#### TASK
Span requested from the data below: the line with "Program type" through the line with "n the context of your comment.", both included. Give only these lines again, exactly, and leave every picture out.

#### PROVIDED DATA
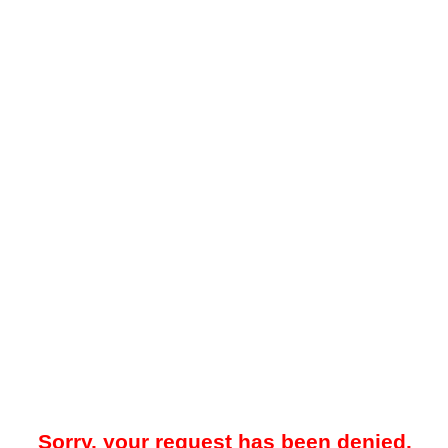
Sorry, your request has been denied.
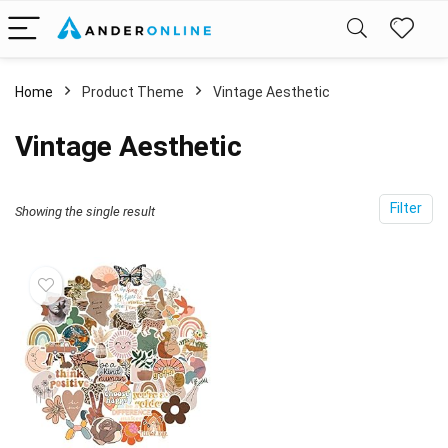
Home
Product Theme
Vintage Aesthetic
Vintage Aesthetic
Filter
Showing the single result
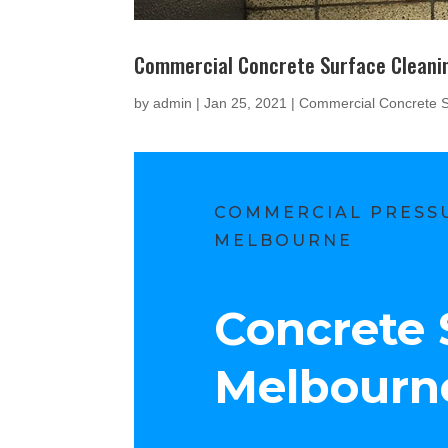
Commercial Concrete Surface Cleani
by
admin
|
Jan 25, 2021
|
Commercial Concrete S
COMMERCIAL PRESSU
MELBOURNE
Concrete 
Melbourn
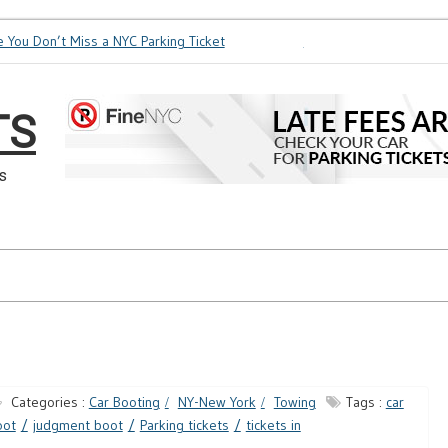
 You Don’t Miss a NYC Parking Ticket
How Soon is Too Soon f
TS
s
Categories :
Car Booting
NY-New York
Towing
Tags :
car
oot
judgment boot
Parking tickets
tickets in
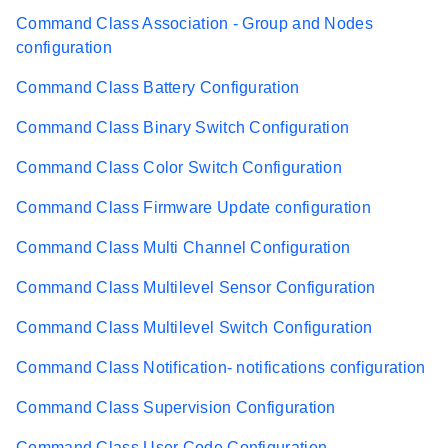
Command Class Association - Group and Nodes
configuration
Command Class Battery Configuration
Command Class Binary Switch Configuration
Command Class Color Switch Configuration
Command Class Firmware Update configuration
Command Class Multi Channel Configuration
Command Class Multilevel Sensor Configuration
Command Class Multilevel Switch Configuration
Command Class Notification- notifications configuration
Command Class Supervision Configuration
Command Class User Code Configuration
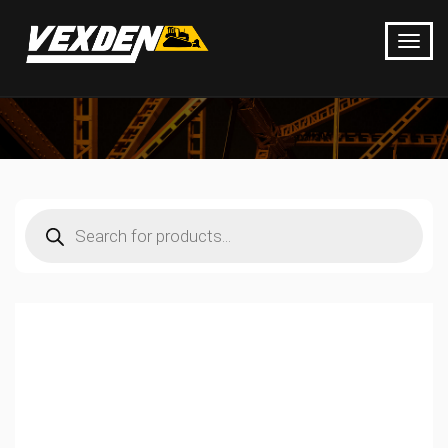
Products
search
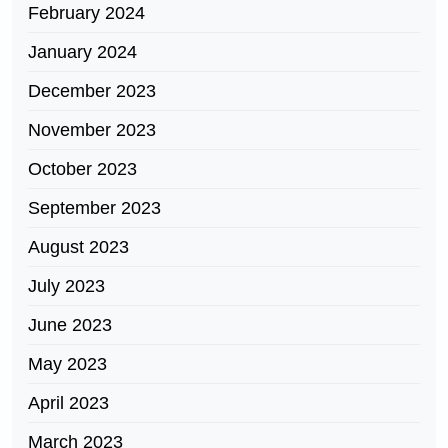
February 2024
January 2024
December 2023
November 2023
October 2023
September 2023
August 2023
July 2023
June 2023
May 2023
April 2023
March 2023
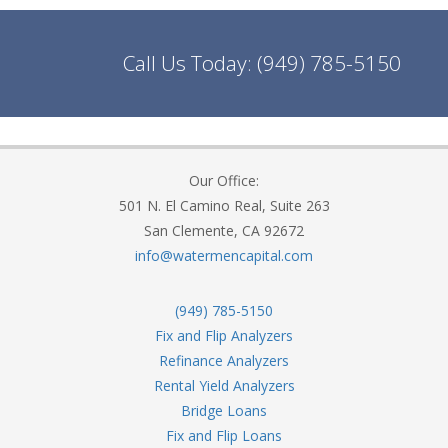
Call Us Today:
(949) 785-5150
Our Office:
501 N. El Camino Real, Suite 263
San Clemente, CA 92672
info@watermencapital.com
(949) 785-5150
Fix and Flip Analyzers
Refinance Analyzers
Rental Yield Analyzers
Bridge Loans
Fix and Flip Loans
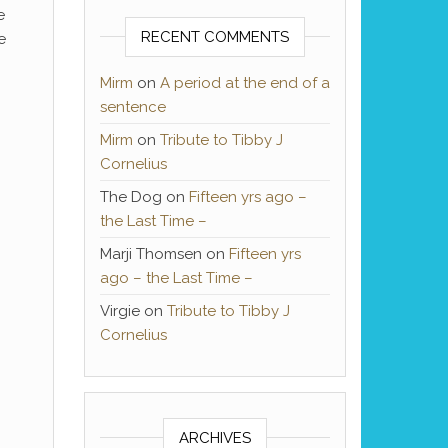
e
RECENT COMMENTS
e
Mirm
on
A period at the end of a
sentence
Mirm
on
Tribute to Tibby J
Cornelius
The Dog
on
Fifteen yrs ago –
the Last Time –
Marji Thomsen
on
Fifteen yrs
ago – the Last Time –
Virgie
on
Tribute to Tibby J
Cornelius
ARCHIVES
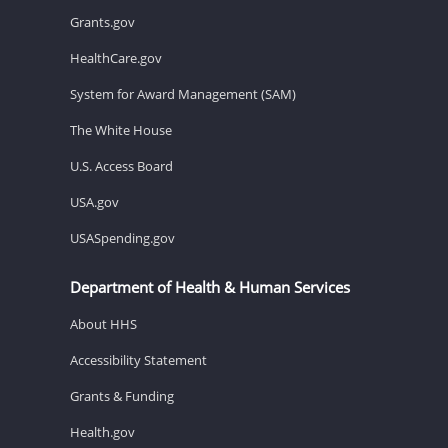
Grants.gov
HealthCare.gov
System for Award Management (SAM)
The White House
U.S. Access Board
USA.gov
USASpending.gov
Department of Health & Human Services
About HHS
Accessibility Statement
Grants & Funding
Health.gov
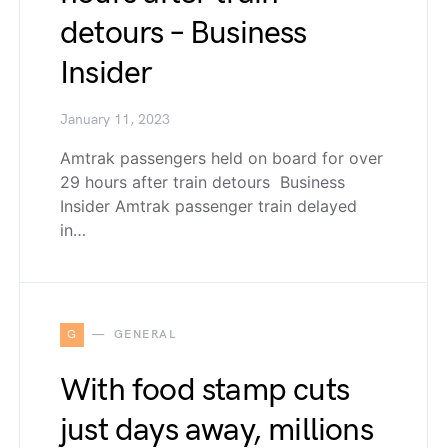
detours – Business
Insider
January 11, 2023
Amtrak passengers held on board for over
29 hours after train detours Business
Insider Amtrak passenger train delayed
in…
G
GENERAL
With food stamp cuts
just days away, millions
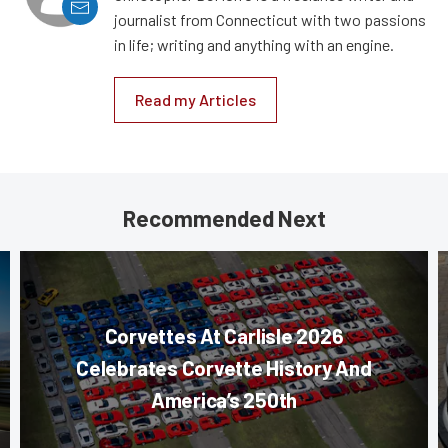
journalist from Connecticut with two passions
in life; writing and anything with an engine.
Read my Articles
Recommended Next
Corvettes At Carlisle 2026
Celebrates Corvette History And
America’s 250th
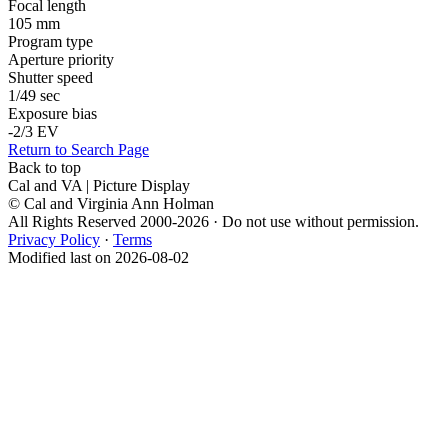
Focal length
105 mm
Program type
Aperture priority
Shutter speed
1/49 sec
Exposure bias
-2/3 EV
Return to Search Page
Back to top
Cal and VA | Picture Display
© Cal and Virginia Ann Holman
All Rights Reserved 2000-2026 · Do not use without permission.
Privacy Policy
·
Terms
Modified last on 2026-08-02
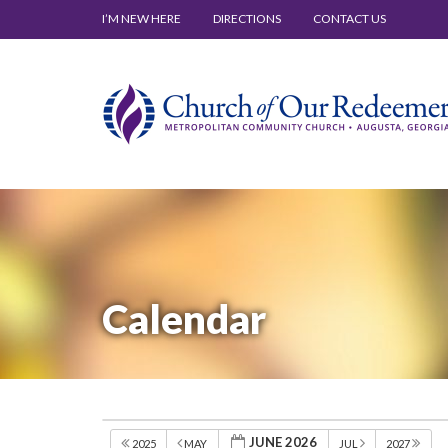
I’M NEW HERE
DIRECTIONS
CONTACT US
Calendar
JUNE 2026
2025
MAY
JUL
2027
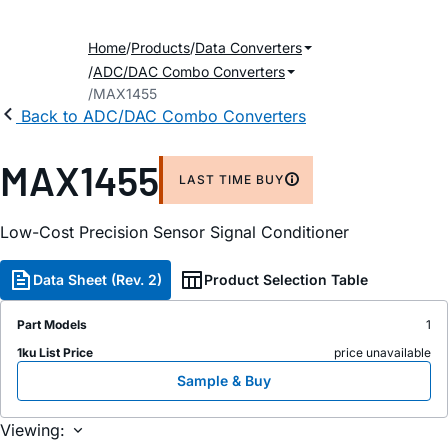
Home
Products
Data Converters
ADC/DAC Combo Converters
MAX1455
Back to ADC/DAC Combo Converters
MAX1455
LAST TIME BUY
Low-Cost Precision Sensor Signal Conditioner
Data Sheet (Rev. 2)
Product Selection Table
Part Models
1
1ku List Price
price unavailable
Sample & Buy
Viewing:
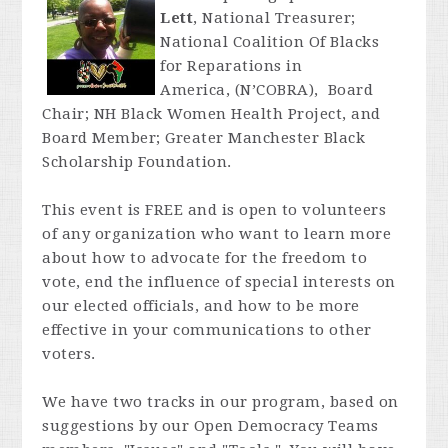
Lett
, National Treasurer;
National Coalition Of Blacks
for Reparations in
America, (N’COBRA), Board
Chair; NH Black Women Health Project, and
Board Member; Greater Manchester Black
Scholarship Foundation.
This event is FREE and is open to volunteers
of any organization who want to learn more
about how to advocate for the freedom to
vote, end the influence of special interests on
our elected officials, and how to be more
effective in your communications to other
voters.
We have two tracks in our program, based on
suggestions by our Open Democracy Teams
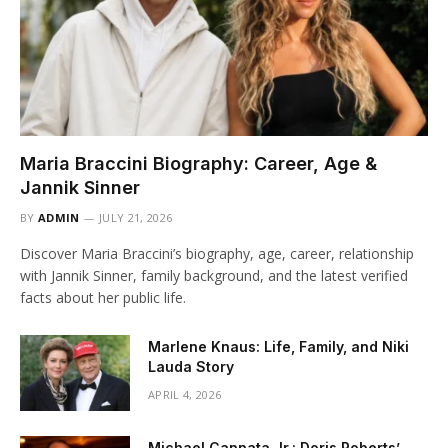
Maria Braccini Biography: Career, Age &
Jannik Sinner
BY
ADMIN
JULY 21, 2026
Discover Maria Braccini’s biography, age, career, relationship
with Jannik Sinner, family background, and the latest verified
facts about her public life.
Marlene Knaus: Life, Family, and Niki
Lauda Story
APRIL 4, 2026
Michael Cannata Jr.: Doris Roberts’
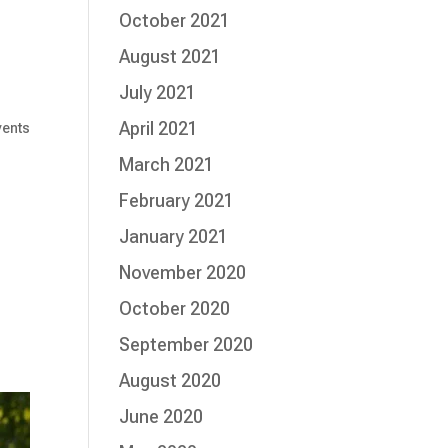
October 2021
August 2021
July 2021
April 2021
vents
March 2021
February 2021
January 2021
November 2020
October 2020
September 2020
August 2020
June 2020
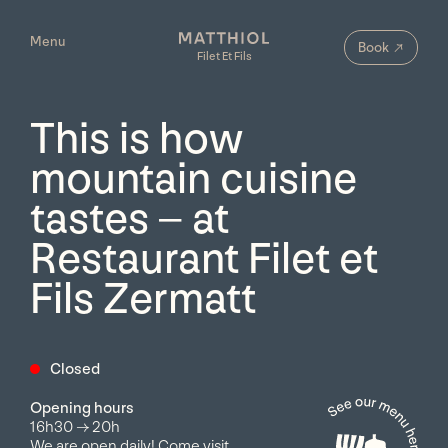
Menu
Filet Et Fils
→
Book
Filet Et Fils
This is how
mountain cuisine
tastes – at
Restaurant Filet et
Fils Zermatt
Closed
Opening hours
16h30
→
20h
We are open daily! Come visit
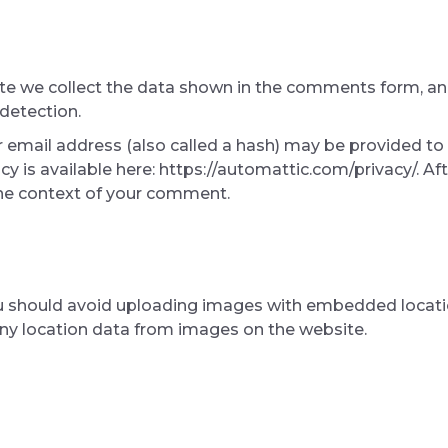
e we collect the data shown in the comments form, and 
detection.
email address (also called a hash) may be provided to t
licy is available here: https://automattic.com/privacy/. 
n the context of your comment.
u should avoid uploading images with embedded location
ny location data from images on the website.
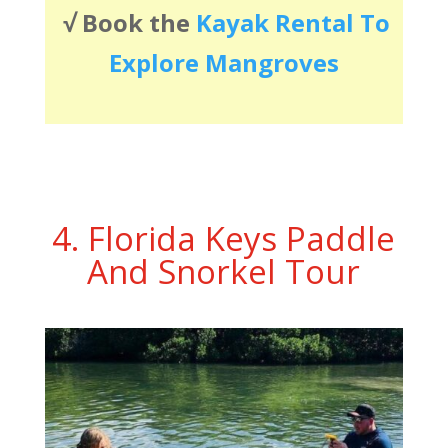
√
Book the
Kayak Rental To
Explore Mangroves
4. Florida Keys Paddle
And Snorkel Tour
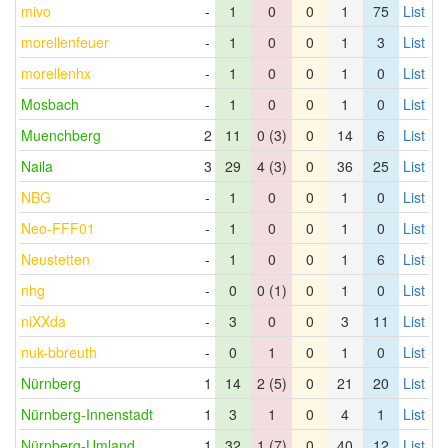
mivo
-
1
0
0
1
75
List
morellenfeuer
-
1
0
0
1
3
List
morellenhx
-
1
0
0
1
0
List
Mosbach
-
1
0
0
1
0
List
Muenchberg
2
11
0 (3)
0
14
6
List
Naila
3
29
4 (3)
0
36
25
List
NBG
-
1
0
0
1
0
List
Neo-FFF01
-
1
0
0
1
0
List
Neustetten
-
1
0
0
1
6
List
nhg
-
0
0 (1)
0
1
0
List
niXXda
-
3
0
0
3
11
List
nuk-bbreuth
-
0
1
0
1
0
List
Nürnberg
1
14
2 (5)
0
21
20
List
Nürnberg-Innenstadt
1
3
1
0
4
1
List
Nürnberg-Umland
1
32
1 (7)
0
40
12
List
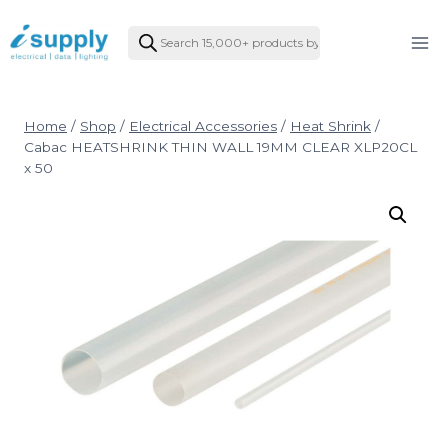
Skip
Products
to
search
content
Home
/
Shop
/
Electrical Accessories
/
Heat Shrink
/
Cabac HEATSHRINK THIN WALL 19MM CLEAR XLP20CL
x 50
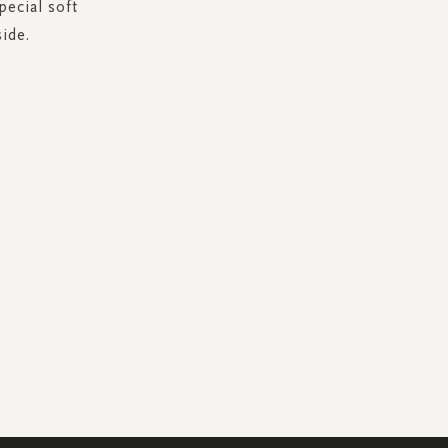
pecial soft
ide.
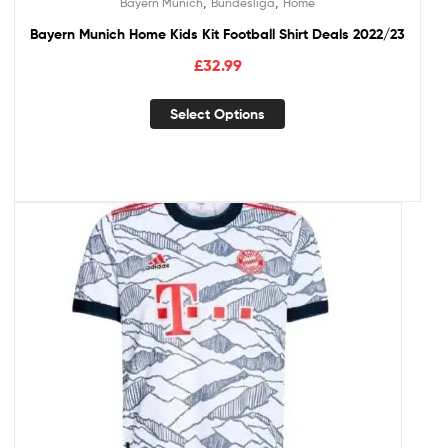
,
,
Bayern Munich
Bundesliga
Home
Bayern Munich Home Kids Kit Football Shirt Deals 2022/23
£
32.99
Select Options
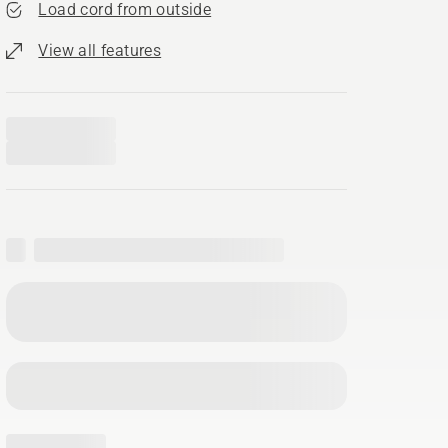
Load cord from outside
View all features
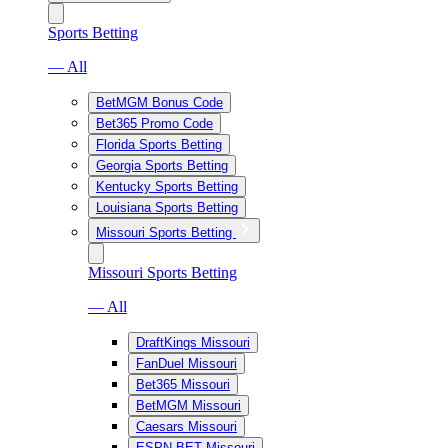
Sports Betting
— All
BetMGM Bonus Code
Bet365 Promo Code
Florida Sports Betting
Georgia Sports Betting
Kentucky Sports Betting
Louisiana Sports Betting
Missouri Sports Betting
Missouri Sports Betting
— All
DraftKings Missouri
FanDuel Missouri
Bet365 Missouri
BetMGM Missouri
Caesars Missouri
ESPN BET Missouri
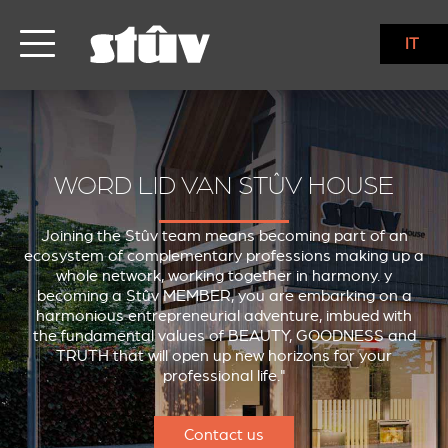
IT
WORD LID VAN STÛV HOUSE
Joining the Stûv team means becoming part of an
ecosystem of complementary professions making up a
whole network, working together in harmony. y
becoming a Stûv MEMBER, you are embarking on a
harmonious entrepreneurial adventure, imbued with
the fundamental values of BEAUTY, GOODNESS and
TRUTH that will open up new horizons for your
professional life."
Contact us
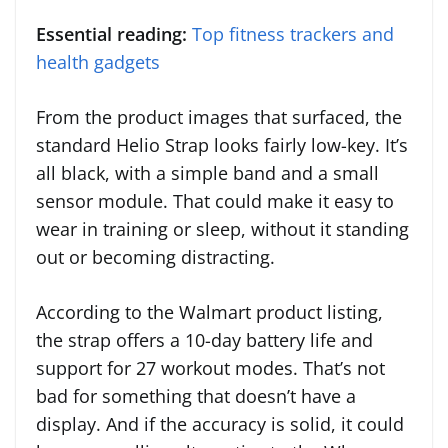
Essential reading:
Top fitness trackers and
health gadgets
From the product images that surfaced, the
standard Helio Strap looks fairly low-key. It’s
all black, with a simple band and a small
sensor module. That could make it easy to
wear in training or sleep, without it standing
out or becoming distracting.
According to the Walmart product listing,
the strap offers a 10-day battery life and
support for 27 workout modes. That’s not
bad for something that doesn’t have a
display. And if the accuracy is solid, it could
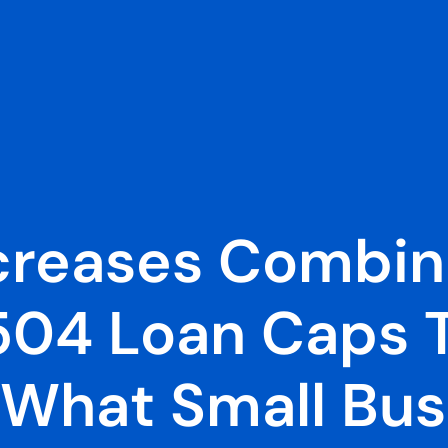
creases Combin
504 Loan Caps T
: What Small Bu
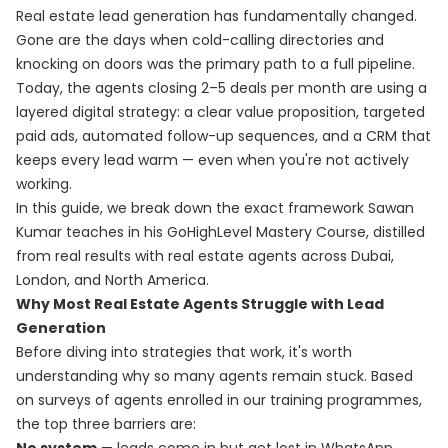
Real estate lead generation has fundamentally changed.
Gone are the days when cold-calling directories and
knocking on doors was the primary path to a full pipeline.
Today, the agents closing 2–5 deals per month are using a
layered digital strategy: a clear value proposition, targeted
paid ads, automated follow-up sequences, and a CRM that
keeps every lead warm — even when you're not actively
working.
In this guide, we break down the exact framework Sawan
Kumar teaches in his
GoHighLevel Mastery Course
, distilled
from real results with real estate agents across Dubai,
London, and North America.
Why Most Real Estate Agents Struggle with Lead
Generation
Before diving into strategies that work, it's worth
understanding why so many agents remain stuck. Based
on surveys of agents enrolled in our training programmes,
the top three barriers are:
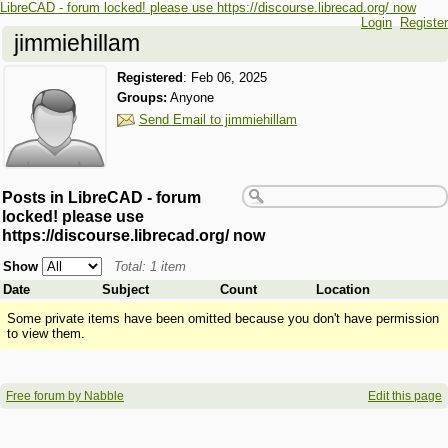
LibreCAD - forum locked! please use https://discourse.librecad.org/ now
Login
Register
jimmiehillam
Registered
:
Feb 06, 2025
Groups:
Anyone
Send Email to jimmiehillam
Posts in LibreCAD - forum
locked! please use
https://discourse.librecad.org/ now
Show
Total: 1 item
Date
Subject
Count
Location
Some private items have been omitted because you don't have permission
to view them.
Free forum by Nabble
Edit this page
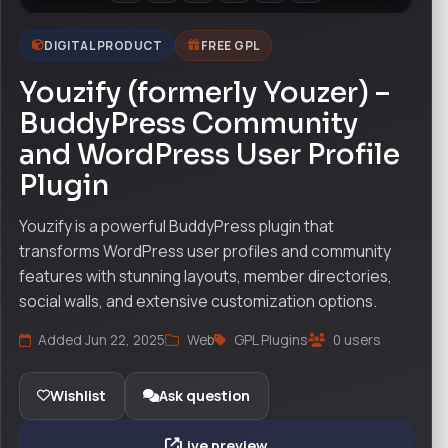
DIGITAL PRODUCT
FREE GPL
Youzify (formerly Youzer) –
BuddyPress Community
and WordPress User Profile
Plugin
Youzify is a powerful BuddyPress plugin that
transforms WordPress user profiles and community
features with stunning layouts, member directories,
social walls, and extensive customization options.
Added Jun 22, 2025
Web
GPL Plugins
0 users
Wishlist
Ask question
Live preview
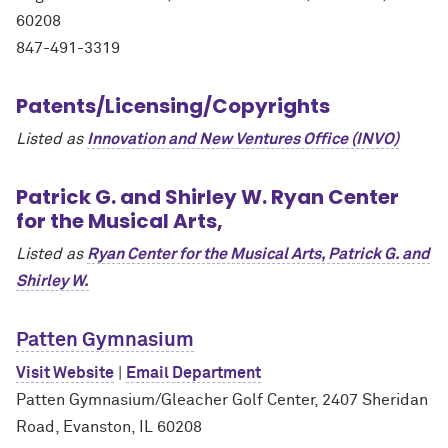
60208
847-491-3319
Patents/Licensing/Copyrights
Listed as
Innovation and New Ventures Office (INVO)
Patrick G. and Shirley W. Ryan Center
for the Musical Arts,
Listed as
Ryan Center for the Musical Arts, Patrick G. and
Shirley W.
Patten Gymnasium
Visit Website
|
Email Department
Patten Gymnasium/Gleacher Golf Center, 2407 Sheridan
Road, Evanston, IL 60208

#### TASK SOLUTION
Program type
Aperture priority
Shutter speed
1/49 sec
Exposure bias
-2/3 EV
Return to Search Page
Back to top
Cal and VA | Picture Display
© Cal and Virginia Ann Holman
All Rights Reserved 2000-2026 · Do not use without permission.
Privacy Policy
·
Terms
Modified last on 2026-08-02
I’M NEW HERE
DIRECTIONS
CONTACT US
Calendar
JUNE 2026
2025
MAY
JUL
2027
Home
Products
Data Converters
ADC/DAC Combo Converters
MAX1455
Back to ADC/DAC Combo Converters
MAX1455
LAST TIME BUY
Low-Cost Precision Sensor Signal Conditioner
Data Sheet (Rev. 2)
Product Selection Table
Part Models
1
1ku List Price
price unavailable
Sample & Buy
Viewing:
Lett
, National Treasurer;
National Coalition Of Blacks
for Reparations in
America, (N’COBRA), Board
Chair; NH Black Women Health Project, and
Board Member; Greater Manchester Black
Scholarship Foundation.
This event is FREE and is open to volunteers
of any organization who want to learn more
about how to advocate for the freedom to
vote, end the influence of special interests on
our elected officials, and how to be more
effective in your communications to other
voters.
We have two tracks in our program, based on
suggestions by our Open Democracy Teams
Maria Braccini Biography: Career, Age &
Jannik Sinner
BY
ADMIN
JULY 21, 2026
Discover Maria Braccini’s biography, age, career, relationship
with Jannik Sinner, family background, and the latest verified
facts about her public life.
Marlene Knaus: Life, Family, and Niki
Lauda Story
APRIL 4, 2026
Michael Cannata Jr.: Doris Roberts’
October 2021
August 2021
July 2021
April 2021
vents
March 2021
February 2021
January 2021
November 2020
October 2020
September 2020
August 2020
June 2020
Menu
Filet Et Fils
→
Book
Filet Et Fils
This is how
mountain cuisine
tastes – at
Restaurant Filet et
Fils Zermatt
Closed
Opening hours
16h30
→
20h
We are open daily! Come visit
e we collect the data shown in the comments form, and 
detection.
email address (also called a hash) may be provided to t
licy is available here: https://automattic.com/privacy/. 
n the context of your comment.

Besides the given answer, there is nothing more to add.